**Problem details**.
Write the records out exactly as shown. No pictures.

[Records for processing]

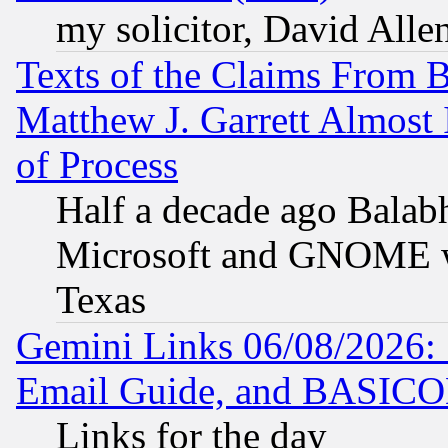
my solicitor, David Allen
Texts of the Claims From 
Matthew J. Garrett Almost 
of Process
Half a decade ago Balab
Microsoft and GNOME was
Texas
Gemini Links 06/08/2026: 
Email Guide, and BASIC
Links for the day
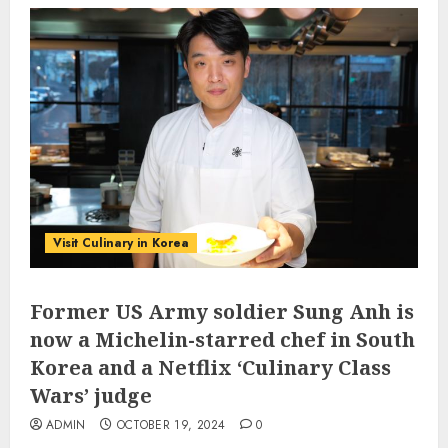
Visit Culinary in Korea
Former US Army soldier Sung Anh is
now a Michelin-starred chef in South
Korea and a Netflix ‘Culinary Class
Wars’ judge
ADMIN
OCTOBER 19, 2024
0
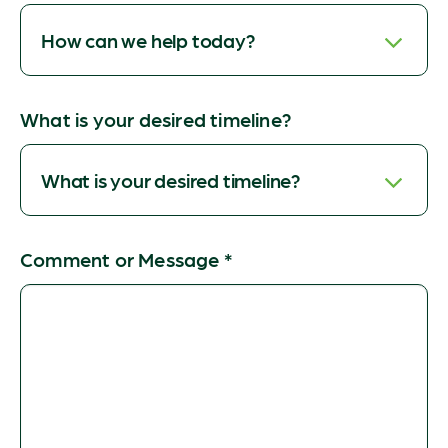
What is your desired timeline?
Comment or Message
*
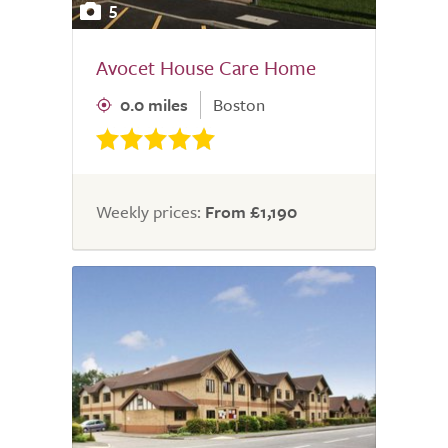
5
Avocet House Care Home
0.0 miles
Boston
Weekly prices:
From £1,190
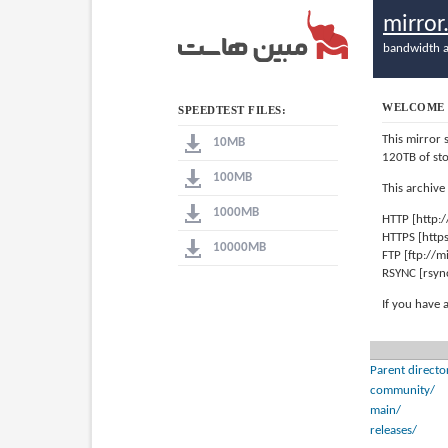
mirro
bandwidth a
WELCOME 
SPEEDTEST FILES:
This mirror 
10MB
120TB of st
100MB
This archive
1000MB
HTTP [http:
HTTPS [http
10000MB
FTP [ftp://
RSYNC [rsyn
If you have 
Parent directo
community/
main/
releases/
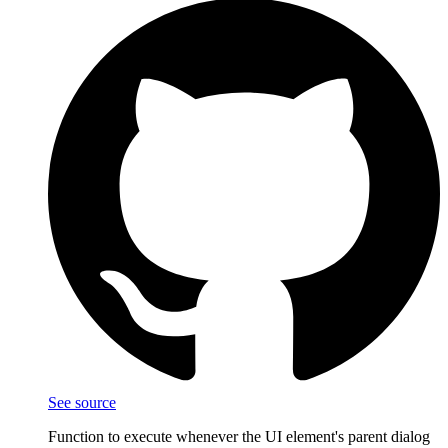
See source
Function to execute whenever the UI element's parent dialog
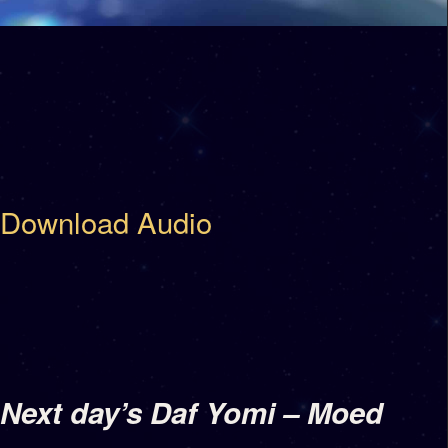
Download Audio
Next day’s Daf Yomi – Moed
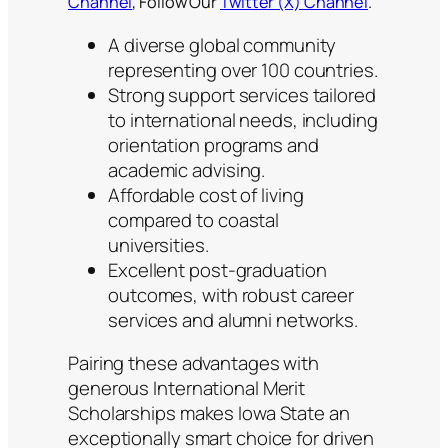
Channel
, Follow Our
Twitter (X) Channel
.
A diverse global community
representing over 100 countries.
Strong support services tailored
to international needs, including
orientation programs and
academic advising.
Affordable cost of living
compared to coastal
universities.
Excellent post-graduation
outcomes, with robust career
services and alumni networks.
Pairing these advantages with
generous International Merit
Scholarships makes Iowa State an
exceptionally smart choice for driven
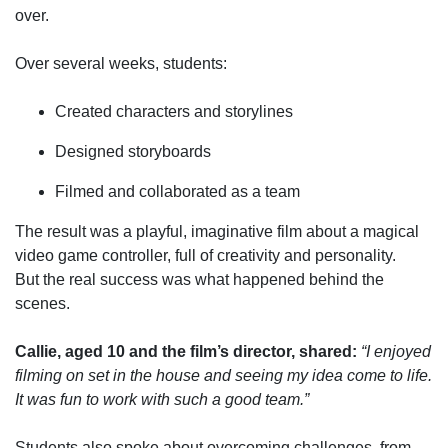
over.
Over several weeks, students:
Created characters and storylines
Designed storyboards
Filmed and collaborated as a team
The result was a playful, imaginative film about a magical
video game controller,
full of creativity and personality.
But the real success was what happened behind the
scenes.
Callie, aged 10 and the film’s director, shared
:
“I enjoyed
filming on set in the house and seeing my idea come to life.
It was fun to work with such a good team.”
Students also spoke about overcoming challenges,
from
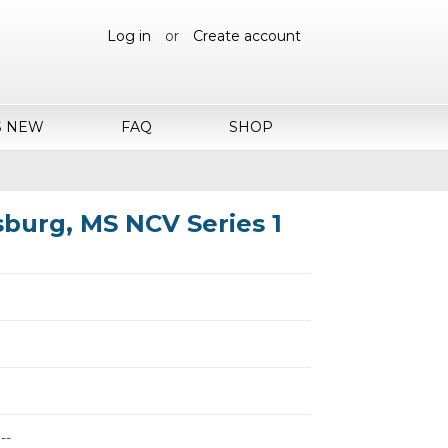
Log in
or
Create account
S NEW
FAQ
SHOP
ksburg, MS NCV Series 1
--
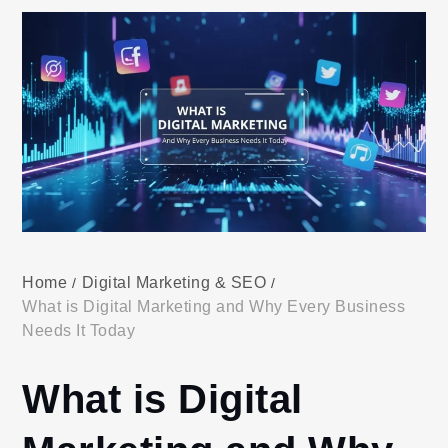
Home
Digital Marketing & SEO
What is Digital Marketing and Why Every Business
Needs It Today
What is Digital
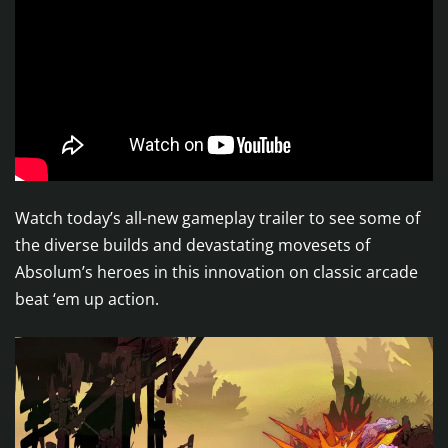
Watch today’s all-new gameplay trailer to see some of
the diverse builds and devastating movesets of
Absolum’s heroes in this innovation on classic arcade
beat ‘em up action.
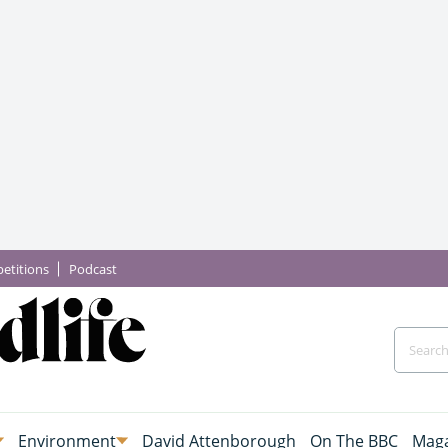
etitions
Podcast
Environment
David Attenborough
On The BBC
Maga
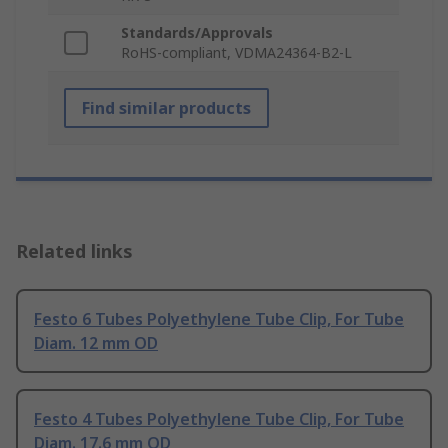
Standards/Approvals
RoHS-compliant, VDMA24364-B2-L
Find similar products
Related links
Festo 6 Tubes Polyethylene Tube Clip, For Tube
Diam. 12 mm OD
Festo 4 Tubes Polyethylene Tube Clip, For Tube
Diam. 17.6 mm OD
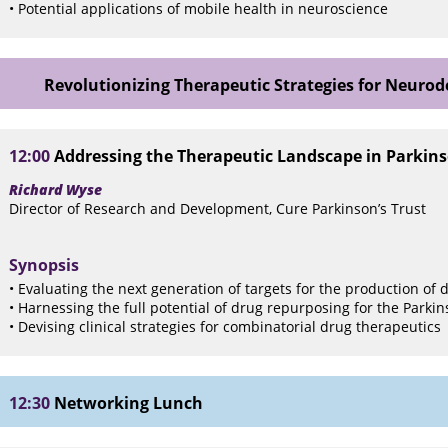
• Potential applications of mobile health in neuroscience
Revolutionizing Therapeutic Strategies for Neuro
12:00
Addressing the Therapeutic Landscape in Parkins
Richard Wyse
Director of Research and Development, Cure Parkinson’s Trust
Synopsis
• Evaluating the next generation of targets for the production of
• Harnessing the full potential of drug repurposing for the Parkins
• Devising clinical strategies for combinatorial drug therapeutics
12:30
Networking Lunch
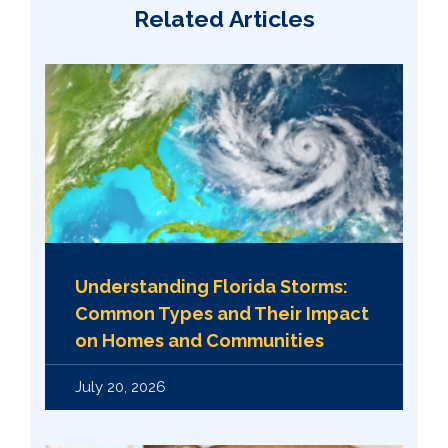
Related Articles
Understanding Florida Storms:
Common Types and Their Impact
on Homes and Communities
July 20, 2026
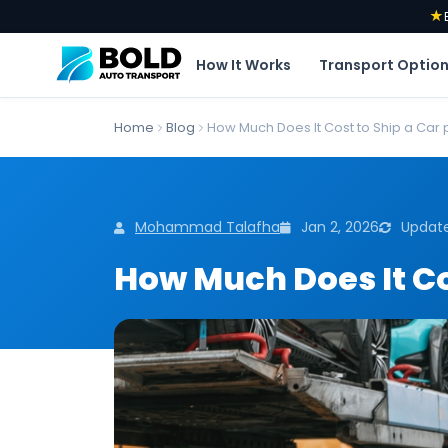
★
How It Works
Transport Optio
Home
Blog
How Much Does It Cost to Ship a Car 
Mohammad Talafha
Jan 2, 2026
Update
How Much Does It Cos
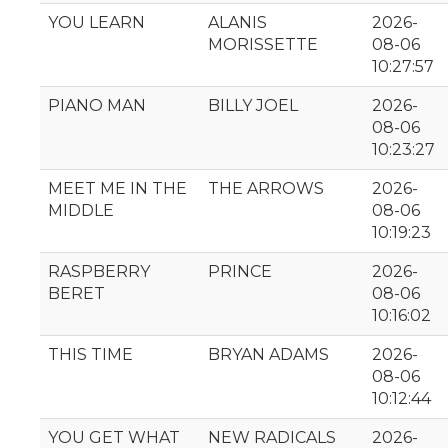
YOU LEARN
ALANIS
2026-
MORISSETTE
08-06
10:27:57
PIANO MAN
BILLY JOEL
2026-
08-06
10:23:27
MEET ME IN THE
THE ARROWS
2026-
MIDDLE
08-06
10:19:23
RASPBERRY
PRINCE
2026-
BERET
08-06
10:16:02
THIS TIME
BRYAN ADAMS
2026-
08-06
10:12:44
YOU GET WHAT
NEW RADICALS
2026-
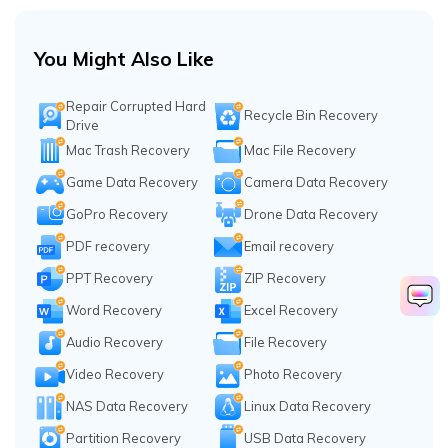
You Might Also Like
Repair Corrupted Hard
Recycle Bin Recovery
Drive
Mac Trash Recovery
Mac File Recovery
Game Data Recovery
Camera Data Recovery
GoPro Recovery
Drone Data Recovery
PDF recovery
Email recovery
PPT Recovery
ZIP Recovery
Word Recovery
Excel Recovery
Audio Recovery
File Recovery
Video Recovery
Photo Recovery
NAS Data Recovery
Linux Data Recovery
Partition Recovery
USB Data Recovery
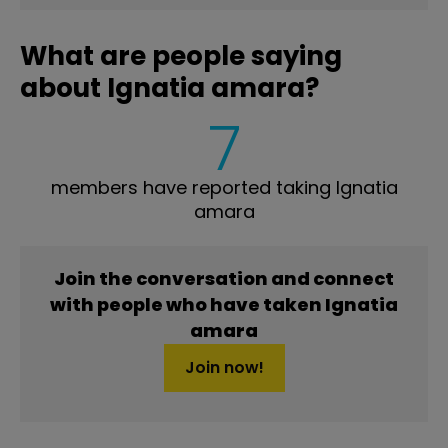
What are people saying
about Ignatia amara?
7
members have reported taking Ignatia
amara
Join the conversation and connect
with people who have taken Ignatia
amara
Join now!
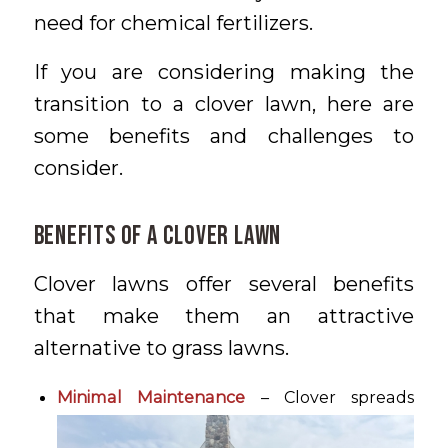
need for chemical fertilizers.
If you are considering making the
transition to a clover lawn, here are
some benefits and challenges to
consider.
Benefits of a Clover Lawn
Clover lawns offer several benefits
that make them an attractive
alternative to grass lawns.
Minimal Maintenance
– Clover spreads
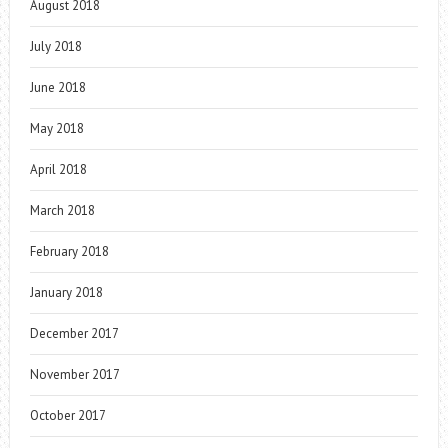
August 2018
July 2018
June 2018
May 2018
April 2018
March 2018
February 2018
January 2018
December 2017
November 2017
October 2017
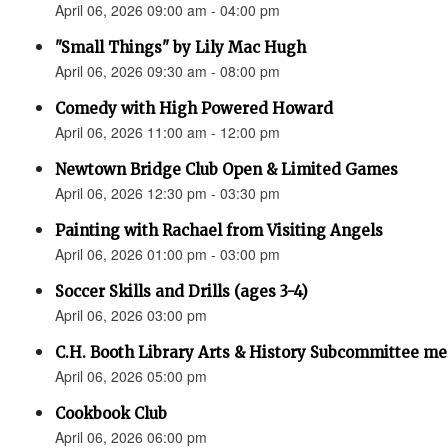
April 06, 2026 09:00 am - 04:00 pm
"Small Things" by Lily Mac Hugh
April 06, 2026 09:30 am - 08:00 pm
Comedy with High Powered Howard
April 06, 2026 11:00 am - 12:00 pm
Newtown Bridge Club Open & Limited Games
April 06, 2026 12:30 pm - 03:30 pm
Painting with Rachael from Visiting Angels
April 06, 2026 01:00 pm - 03:00 pm
Soccer Skills and Drills (ages 3-4)
April 06, 2026 03:00 pm
C.H. Booth Library Arts & History Subcommittee me
April 06, 2026 05:00 pm
Cookbook Club
April 06, 2026 06:00 pm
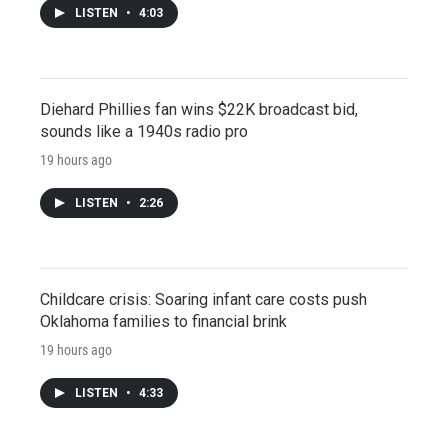
LISTEN
•
4:03
Diehard Phillies fan wins $22K broadcast bid,
sounds like a 1940s radio pro
19 hours ago
LISTEN
•
2:26
Childcare crisis: Soaring infant care costs push
Oklahoma families to financial brink
19 hours ago
LISTEN
•
4:33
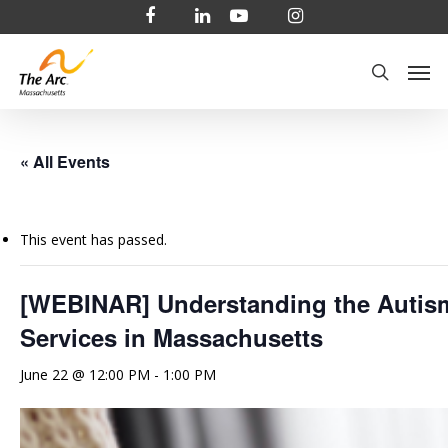
Skip
facebook
linkedin
youtube
instagram
to
Men
main
search
content
« All Events
This event has passed.
[WEBINAR] Understanding the Autis
Services in Massachusetts
June 22 @ 12:00 PM
-
1:00 PM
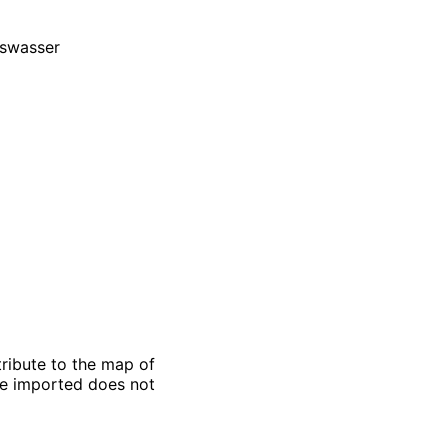
gswasser
ribute to the map of
 be imported does not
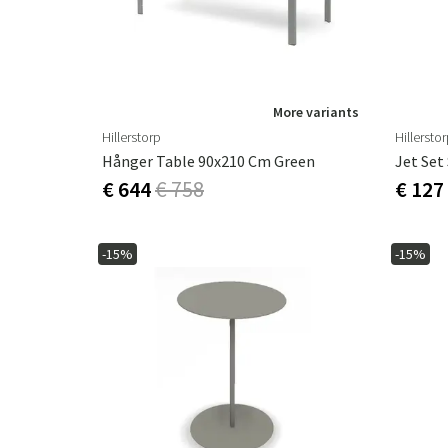
More variants
Hillerstorp
Hillersto
Hånger Table 90x210 Cm Green
Jet Set
€ 644
€ 758
€ 127
-15%
-15%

[/Records for processing]

**Worked solution**.
my solicitor, David Allen
Texts of the Claims From 
Matthew J. Garrett Almost 
of Process
Half a decade ago Balab
Microsoft and GNOME was
Texas
Gemini Links 06/08/2026: 
Email Guide, and BASIC
Links for the day
Visit Culinary in Korea
Former US Army soldier Sung Anh is
now a Michelin-starred chef in South
Korea and a Netflix ‘Culinary Class
Wars’ judge
ADMIN
OCTOBER 19, 2024
0
What is your desired timeline?
Comment or Message
*
5
Avocet House Care Home
0.0 miles
Boston
Weekly prices:
From £1,190
mirro
bandwidth a
WELCOME 
SPEEDTEST FILES:
This mirror 
10MB
120TB of st
100MB
This archive
1000MB
HTTP [http:
HTTPS [http
10000MB
FTP [ftp://
RSYNC [rsyn
If you have 
Parent directo
community/
main/
releases/
See source
Function to execute whenever the UI element's parent dialog
Download Audio
Next day’s Daf Yomi – Moed
Channel
, Follow Our
Twitter (X) Channel
.
A diverse global community
representing over 100 countries.
Strong support services tailored
to international needs, including
orientation programs and
academic advising.
Affordable cost of living
compared to coastal
universities.
Excellent post-graduation
outcomes, with robust career
services and alumni networks.
Pairing these advantages with
generous International Merit
Scholarships makes Iowa State an
exceptionally smart choice for driven
over.
Over several weeks, students:
Created characters and storylines
Designed storyboards
Filmed and collaborated as a team
The result was a playful, imaginative film about a magical
video game controller,
full of creativity and personality.
But the real success was what happened behind the
scenes.
Callie, aged 10 and the film’s director, shared
:
“I enjoyed
filming on set in the house and seeing my idea come to life.
It was fun to work with such a good team.”
Students also spoke about overcoming challenges,
from
Log in
or
Create account
S NEW
FAQ
SHOP
ksburg, MS NCV Series 1
--
Home
Digital Marketing & SEO
What is Digital Marketing and Why Every Business
Needs It Today
What is Digital
Watch today’s all-new gameplay trailer to see some of
the diverse builds and devastating movesets of
Absolum’s heroes in this innovation on classic arcade
beat ‘em up action.
etitions
Podcast
Environment
David Attenborough
On The BBC
Maga
Standards/Approvals
RoHS-compliant, VDMA24364-B2-L
Find similar products
Related links
Festo 6 Tubes Polyethylene Tube Clip, For Tube
Diam. 12 mm OD
Festo 4 Tubes Polyethylene Tube Clip, For Tube
Diam. 17.6 mm OD
• Potential applications of mobile health in neuroscience
Revolutionizing Therapeutic Strategies for Neuro
12:00
Addressing the Therapeutic Landscape in Parkins
Richard Wyse
Director of Research and Development, Cure Parkinson’s Trust
Synopsis
• Evaluating the next generation of targets for the production of
• Harnessing the full potential of drug repurposing for the Parkins
• Devising clinical strategies for combinatorial drug therapeutics
12:30
Networking Lunch
Related Articles
Understanding Florida Storms:
Common Types and Their Impact
on Homes and Communities
July 20, 2026
★
How It Works
Transport Optio
Home
Blog
How Much Does It Cost to Ship a Car 
Mohammad Talafha
Jan 2, 2026
Update
How Much Does It Cos
YOU LEARN
ALANIS
2026-
MORISSETTE
08-06
10:27:57
PIANO MAN
BILLY JOEL
2026-
08-06
10:23:27
MEET ME IN THE
THE ARROWS
2026-
MIDDLE
08-06
10:19:23
RASPBERRY
PRINCE
2026-
BERET
08-06
10:16:02
THIS TIME
BRYAN ADAMS
2026-
08-06
10:12:44
YOU GET WHAT
NEW RADICALS
2026-
You Might Also Like
Repair Corrupted Hard
Recycle Bin Recovery
Drive
Mac Trash Recovery
Mac File Recovery
Game Data Recovery
Camera Data Recovery
GoPro Recovery
Drone Data Recovery
PDF recovery
Email recovery
PPT Recovery
ZIP Recovery
Word Recovery
Excel Recovery
Audio Recovery
File Recovery
Video Recovery
Photo Recovery
NAS Data Recovery
Linux Data Recovery
Partition Recovery
USB Data Recovery
What are people saying
about Ignatia amara?
7
members have reported taking Ignatia
amara
Join the conversation and connect
with people who have taken Ignatia
amara
Join now!
need for chemical fertilizers.
If you are considering making the
transition to a clover lawn, here are
some benefits and challenges to
consider.
Benefits of a Clover Lawn
Clover lawns offer several benefits
that make them an attractive
alternative to grass lawns.
Minimal Maintenance
– Clover spreads
August 2018
July 2018
June 2018
May 2018
April 2018
March 2018
February 2018
January 2018
December 2017
November 2017
October 2017
April 06, 2026 09:00 am - 04:00 pm
"Small Things" by Lily Mac Hugh
April 06, 2026 09:30 am - 08:00 pm
Comedy with High Powered Howard
April 06, 2026 11:00 am - 12:00 pm
Newtown Bridge Club Open & Limited Games
April 06, 2026 12:30 pm - 03:30 pm
Painting with Rachael from Visiting Angels
April 06, 2026 01:00 pm - 03:00 pm
Soccer Skills and Drills (ages 3-4)
April 06, 2026 03:00 pm
C.H. Booth Library Arts & History Subcommittee me
April 06, 2026 05:00 pm
Cookbook Club
April 06, 2026 06:00 pm
LISTEN
•
4:03
Diehard Phillies fan wins $22K broadcast bid,
sounds like a 1940s radio pro
19 hours ago
LISTEN
•
2:26
Childcare crisis: Soaring infant care costs push
Oklahoma families to financial brink
19 hours ago
LISTEN
•
4:33
Skip
facebook
linkedin
youtube
instagram
to
Men
main
search
content
« All Events
This event has passed.
[WEBINAR] Understanding the Autis
Services in Massachusetts
June 22 @ 12:00 PM
-
1:00 PM
gswasser
ribute to the map of
 be imported does not
More variants
Hillerstorp
Hillersto
Hånger Table 90x210 Cm Green
Jet Set
€ 644
€ 758
€ 127
-15%
-15%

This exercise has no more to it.